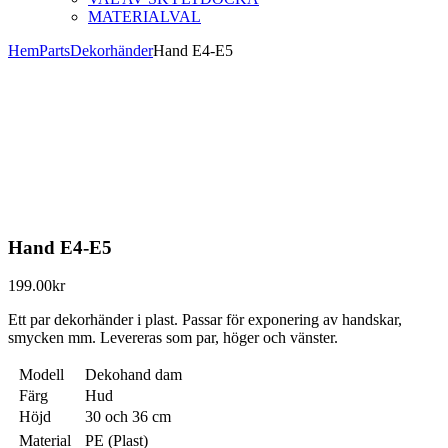
MATERIALVAL
Hem
Parts
Dekorhänder
Hand E4-E5
Hand E4-E5
199.00
kr
Ett par dekorhänder i plast. Passar för exponering av handskar,
smycken mm. Levereras som par, höger och vänster.
Modell
Dekohand dam
Färg
Hud
Höjd
30 och 36 cm
Material
PE (Plast)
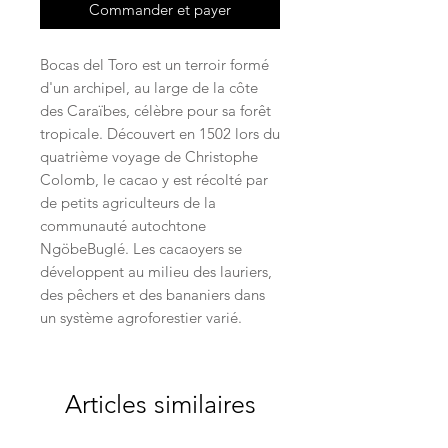
Commander et payer
Bocas del Toro est un terroir formé
d'un archipel, au large de la côte
des Caraïbes, célèbre pour sa forêt
tropicale. Découvert en 1502 lors du
quatrième voyage de Christophe
Colomb, le cacao y est récolté par
de petits agriculteurs de la
communauté autochtone
NgöbeBuglé. Les cacaoyers se
développent au milieu des lauriers,
des pêchers et des bananiers dans
un système agroforestier varié.
Articles similaires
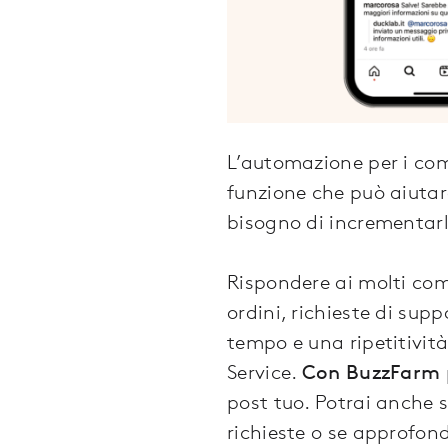
L’automazione per i co
funzione che può aiutar
bisogno di incrementarl
Rispondere ai molti comm
ordini, richieste di supp
tempo e una ripetitività
Service.
Con BuzzFarm p
post tuo. Potrai anche 
richieste o se approfo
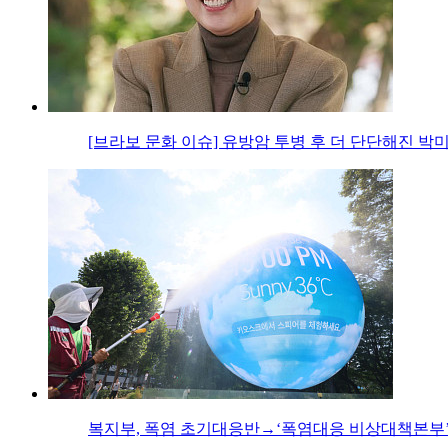
[브라보 문화 이슈] 유방암 투병 후 더 단단해진 박
복지부, 폭염 초기대응반→‘폭염대응 비상대책본부’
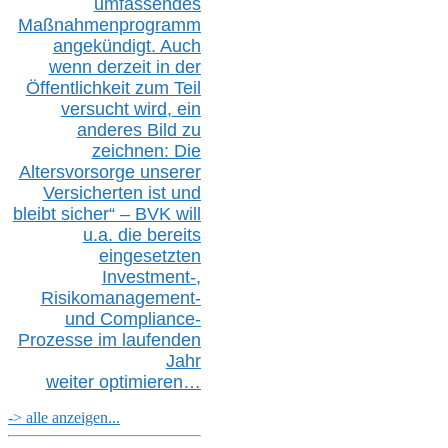
umfassendes
Maßnahmenprogramm
angekündigt. Auch
wenn derzeit in der
Öffentlichkeit zum Teil
versucht wird, ein
anderes Bild zu
zeichnen: Die
Altersvorsorge unserer
Versicherten ist und
bleibt sicher“ – BVK
will
u.a.
die bereits
eingesetzten
Investment-,
Risikomanagement-
und Compliance-
Prozesse im laufenden
Jahr
weiter
optimieren…
-> alle anzeigen...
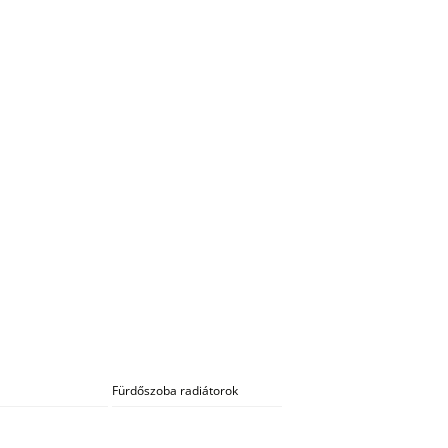
Fürdőszoba radiátorok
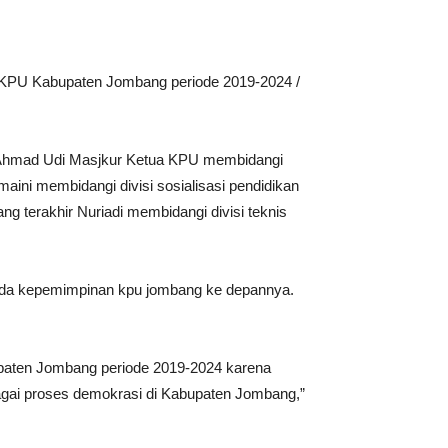
 KPU Kabupaten Jombang periode 2019-2024 /
a Ahmad Udi Masjkur Ketua KPU membidangi
ini membidangi divisi sosialisasi pendidikan
 terakhir Nuriadi membidangi divisi teknis
oda kepemimpinan kpu jombang ke depannya.
upaten Jombang periode 2019-2024 karena
bagai proses demokrasi di Kabupaten Jombang,”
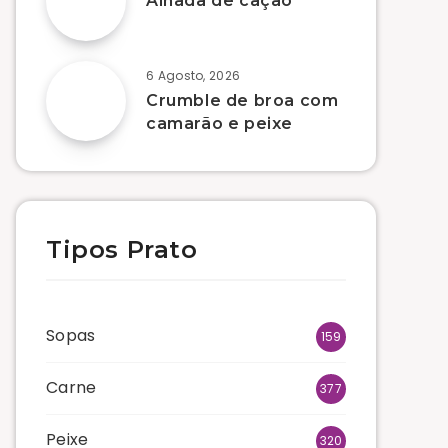
Alhada de cação
6 Agosto, 2026
Crumble de broa com
camarão e peixe
Tipos Prato
Sopas
159
Carne
377
Peixe
320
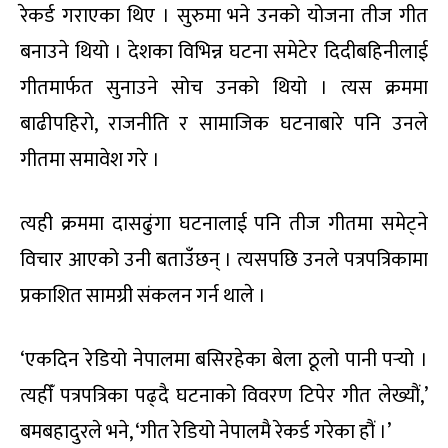
रेकर्ड गराएका थिए । सुरुमा भने उनको योजना तीज गीत
बनाउने थियो । देशका विभिन्न घटना समेटेर दिदीबहिनीलाई
गीतमार्फत सुनाउने सोच उनको थियो । त्यस क्रममा
बाढीपहिरो, राजनीति र सामाजिक घटनाबारे पनि उनले
गीतमा समावेश गरे ।
त्यही क्रममा दासढुंगा घटनालाई पनि तीज गीतमा समेट्ने
विचार आएको उनी बताउँछन् । त्यसपछि उनले पत्रपत्रिकामा
प्रकाशित सामग्री संकलन गर्न थाले ।
‘एकदिन रेडियो नेपालमा बसिरहेका बेला ठूलो पानी पर्‍यो ।
त्यहीँ पत्रपत्रिका पढ्दै घटनाको विवरण टिपेर गीत लेख्यौं,’
बमबहादुरले भने, ‘गीत रेडियो नेपालमै रेकर्ड गरेका हौं ।’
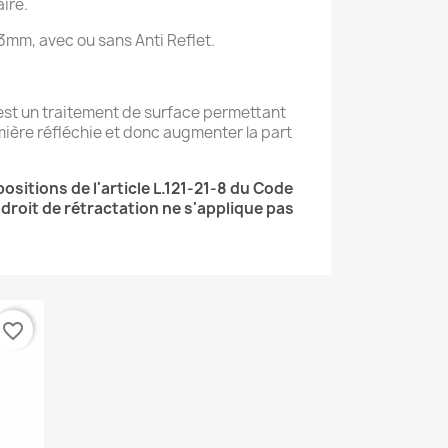
ire.
mm, avec ou sans Anti Reflet.
 est un traitement de surface permettant
mière réfléchie et donc augmenter la part
itions de l'article L.121-21-8 du Code
droit de rétractation ne s'applique pas
favorite_border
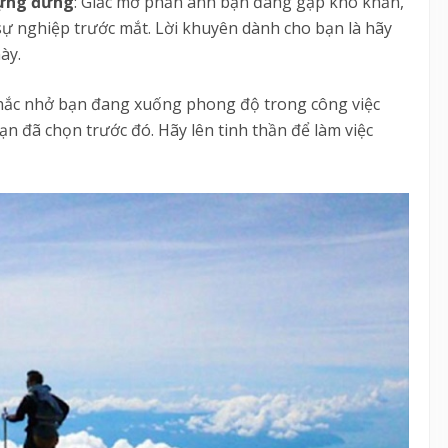
dựng đứng
: Giấc mơ phản ánh bạn đang gặp khó khăn,
 sự nghiệp trước mắt. Lời khuyên dành cho bạn là hãy
ày.
nhắc nhở bạn đang xuống phong độ trong công việc
 đã chọn trước đó. Hãy lên tinh thần để làm việc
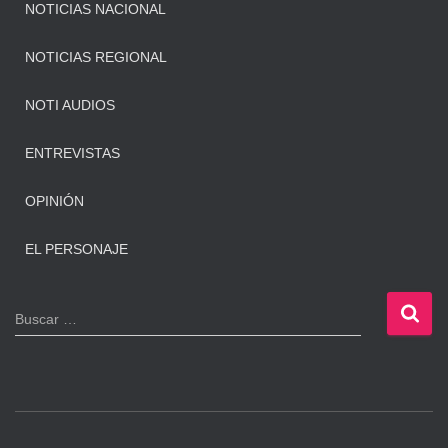
NOTICIAS NACIONAL
NOTICIAS REGIONAL
NOTI AUDIOS
ENTREVISTAS
OPINIÓN
EL PERSONAJE
B
Buscar …
u
s
c
a
r
:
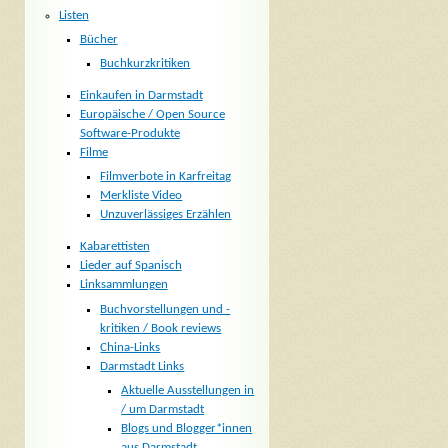
Listen
Bücher
Buchkurzkritiken
Einkaufen in Darmstadt
Europäische / Open Source
Software-Produkte
Filme
Filmverbote in Karfreitag
Merkliste Video
Unzuverlässiges Erzählen
Kabarettisten
Lieder auf Spanisch
Linksammlungen
Buchvorstellungen und -
kritiken / Book reviews
China-Links
Darmstadt Links
Aktuelle Ausstellungen in
/ um Darmstadt
Blogs und Blogger*innen
aus Darmstadt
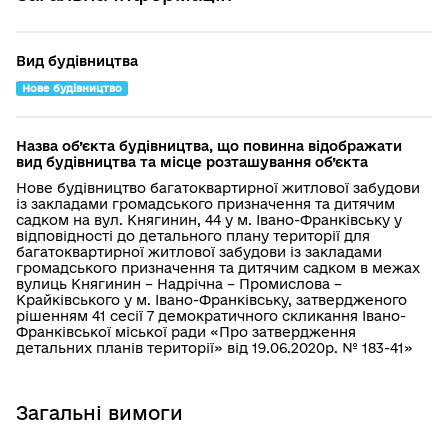
Вид будівництва
Нове будівництво
Назва об’єкта будівництва, що повинна відображати
вид будівництва та місце розташування об’єкта
Нове будівництво багатоквартирної житлової забудови
із закладами громадського призначення та дитячим
садком на вул. Княгинин, 44 у м. Івано-Франківську у
відповідності до детального плану території для
багатоквартирної житлової забудови із закладами
громадського призначення та дитячим садком в межах
вулиць Княгинин – Надрічна – Промислова –
Крайківського у м. Івано-Франківську, затвердженого
рішенням 41 сесії 7 демократичного скликання Івано-
Франківської міської ради «Про затвердження
детальних планів території» від 19.06.2020р. № 183-41»
Загальні вимоги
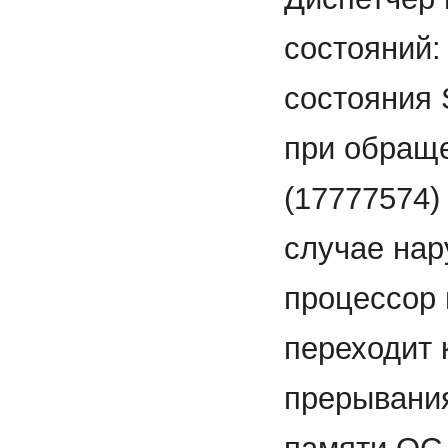
состояний:
состояния 
при обраще
(17777574)
случае на
процессор 
переходит 
прерывания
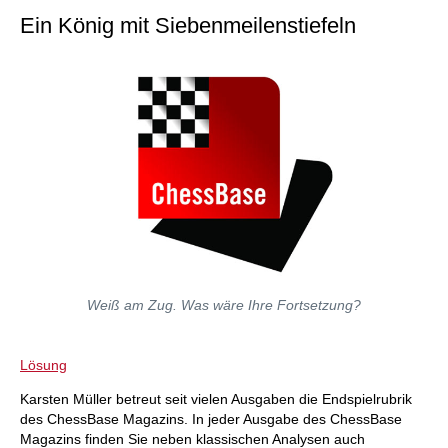
Ein König mit Siebenmeilenstiefeln
Weiß am Zug. Was wäre Ihre Fortsetzung?
Lösung
Karsten Müller betreut seit vielen Ausgaben die Endspielrubrik
des ChessBase Magazins. In jeder Ausgabe des ChessBase
Magazins finden Sie neben klassischen Analysen auch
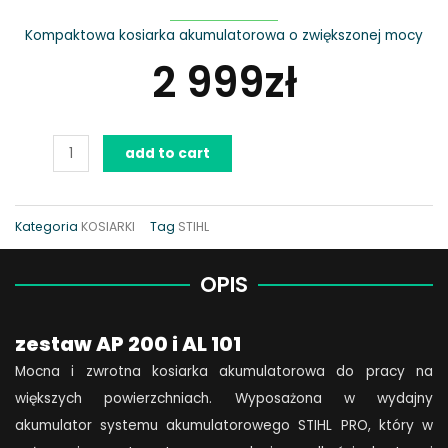
Kompaktowa kosiarka akumulatorowa o zwiększonej mocy
2 999
zł
Kosiarka
add to cart
STIHL
RMA
443,
Kategoria
KOSIARKI
Tag
STIHL
zestaw
AP
OPIS
200
i
zestaw AP 200 i AL 101
AL
Mocna i zwrotna kosiarka akumulatorowa do pracy na
101
większych powierzchniach. Wyposażona w wydajny
quantity
akumulator systemu akumulatorowego STIHL PRO, który w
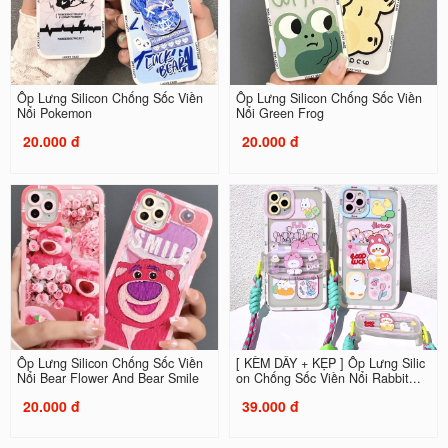
Ốp Lưng Silicon Chống Sốc Viền
Ốp Lưng Silicon Chống Sốc Viền
Nổi Pokemon
Nổi Green Frog
20.000 đ
20.000 đ
Ốp Lưng Silicon Chống Sốc Viền
[ KÈM DÂY + KẸP ] Ốp Lưng Silic
Nổi Bear Flower And Bear Smile
on Chống Sốc Viền Nổi Rabbit...
20.000 đ
39.000 đ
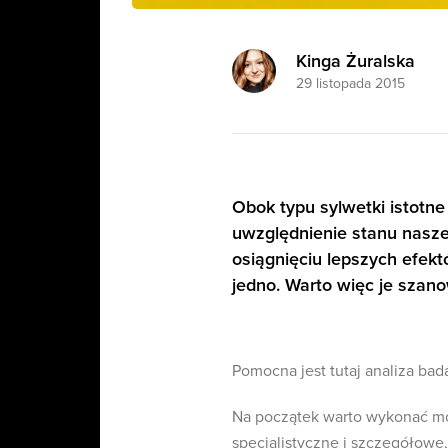
Kinga Żuralska
29 listopada 2015
Obok typu sylwetki istotne
uwzględnienie stanu nasz
osiągnięciu lepszych efekt
jedno. Warto więc je szan
Pomocna jest tutaj analiza ba
Na początek warto wykonać mor
specjalistyczne i szczegółowe,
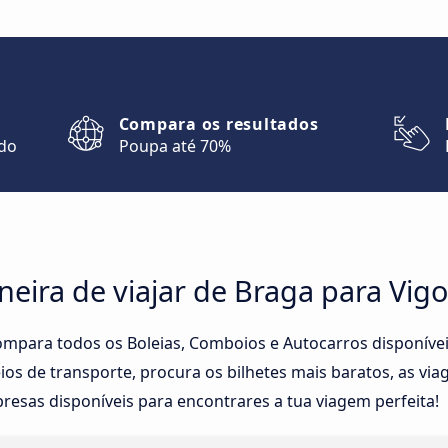
Compara os resultados
ndo
Poupa até 70%
eira de viajar de Braga para Vigo
mpara todos os Boleias, Comboios e Autocarros disponívei
os de transporte, procura os bilhetes mais baratos, as via
resas disponíveis para encontrares a tua viagem perfeita!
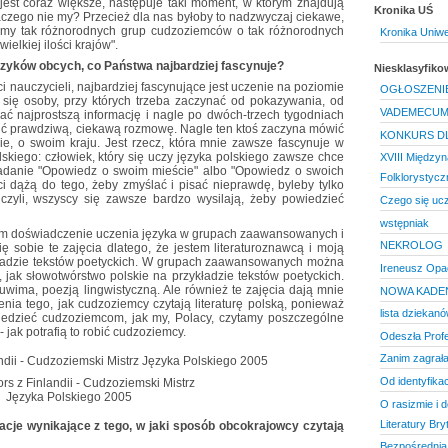
est coraz większe, następuje taki moment, w którym znajdują
Kronika UŚ
dlaczego nie my? Przecież dla nas byłoby to nadzwyczaj ciekawe,
yśmy tak różnorodnych grup cudzoziemców o tak różnorodnych
Kronika Uniwe
ielkiej ilości krajów".
ęzyków obcych, co Państwa najbardziej fascynuje?
Niesklasyfik
ci nauczycieli, najbardziej fascynujące jest uczenie na poziomie
OGŁOSZENI
 się osoby, przy których trzeba zaczynać od pokazywania, od
VADEMECUM
zać najprostszą informację i nagle po dwóch-trzech tygodniach
ić prawdziwą, ciekawą rozmowę. Nagle ten ktoś zaczyna mówić
KONKURS D
e, o swoim kraju. Jest rzecz, która mnie zawsze fascynuje w
skiego: człowiek, który się uczy języka polskiego zawsze chce
XVIII Międzyn
adanie "Opowiedz o swoim mieście" albo "Opowiedz o swoich
Folklorystycz
i dążą do tego, żeby zmyślać i pisać nieprawdę, byleby tylko
auczyli, wszyscy się zawsze bardzo wysilają, żeby powiedzieć
Czego się uc
wstępniak
doświadczenie uczenia języka w grupach zaawansowanych i
NEKROLOG
ę sobie te zajęcia dlatego, że jestem literaturoznawcą i moją
ykładzie tekstów poetyckich. W grupach zaawansowanych można
Ireneusz Opac
 jak słowotwórstwo polskie na przykładzie tekstów poetyckich.
uwima, poezją lingwistyczną. Ale również te zajęcia dają mnie
NOWA KADEN
nia tego, jak cudzoziemcy czytają literaturę polską, ponieważ
lista dziekan
wiedzieć cudzoziemcom, jak my, Polacy, czytamy poszczególne
- jak potrafią to robić cudzoziemcy.
Odeszła Prof
Zanim zagrała
Od identyfika
rs z Finlandii - Cudzoziemski Mistrz
Języka Polskiego 2005
O rasizmie i d
Literatury Bry
cje wynikające z tego, w jaki sposób obcokrajowcy czytają
Bezpośrednia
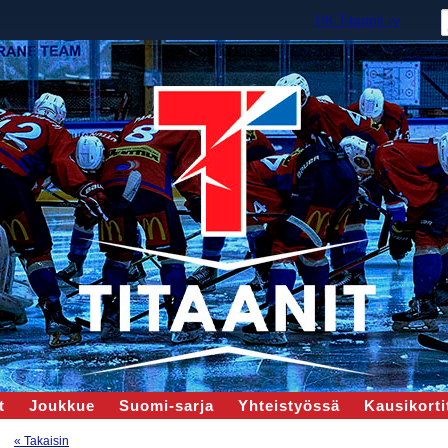
HK Titaanit ry
t
Joukkue
Suomi-sarja
Yhteistyössä
Kausikortit
« Takaisin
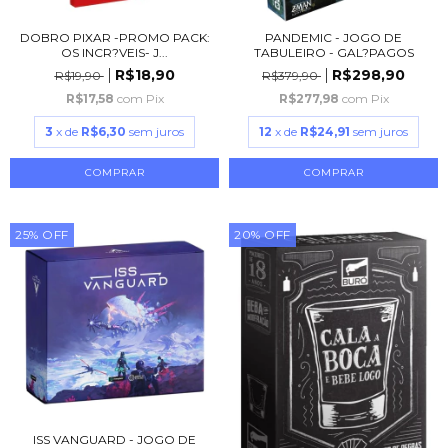
DOBRO PIXAR -PROMO PACK:
PANDEMIC - JOGO DE
OS INCR?VEIS- J...
TABULEIRO - GAL?PAGOS
R$18,90
R$298,90
R$19,90
R$379,90
R$17,58
com
Pix
R$277,98
com
Pix
3
x de
R$6,30
sem juros
12
x de
R$24,91
sem juros
25
%
OFF
20
%
OFF
ISS VANGUARD - JOGO DE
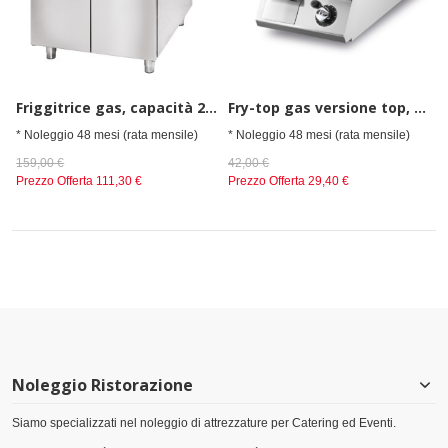
Friggitrice gas, capacità 2x 21 litri
Fry-top gas versione top, piastra rigata
* Noleggio 48 mesi (rata mensile)
* Noleggio 48 mesi (rata mensile)
159,00 €
42,00 €
Prezzo Offerta
111,30 €
Prezzo Offerta
29,40 €
Noleggio Ristorazione
Siamo specializzati nel noleggio di attrezzature per Catering ed Eventi.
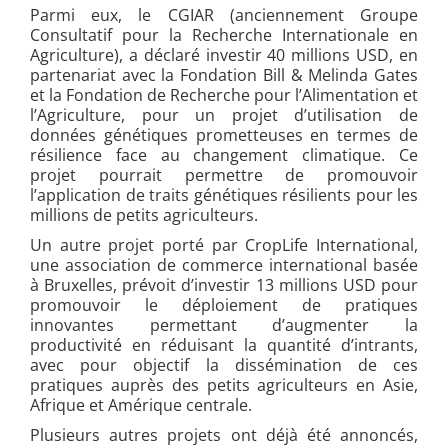
Parmi eux, le CGIAR (anciennement Groupe
Consultatif pour la Recherche Internationale en
Agriculture), a déclaré investir 40 millions USD, en
partenariat avec la Fondation Bill & Melinda Gates
et la Fondation de Recherche pour l’Alimentation et
l’Agriculture, pour un projet d’utilisation de
données génétiques prometteuses en termes de
résilience face au changement climatique. Ce
projet pourrait permettre de promouvoir
l’application de traits génétiques résilients pour les
millions de petits agriculteurs.
Un autre projet porté par CropLife International,
une association de commerce international basée
à Bruxelles, prévoit d’investir 13 millions USD pour
promouvoir le déploiement de pratiques
innovantes permettant d’augmenter la
productivité en réduisant la quantité d’intrants,
avec pour objectif la dissémination de ces
pratiques auprès des petits agriculteurs en Asie,
Afrique et Amérique centrale.
Plusieurs autres projets ont déjà été annoncés,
-------------------------
- [What this task involves]: Among the lines of the records above, count those containing the word "akumulatorowa", then give the number by itself.

- [Your response]: 2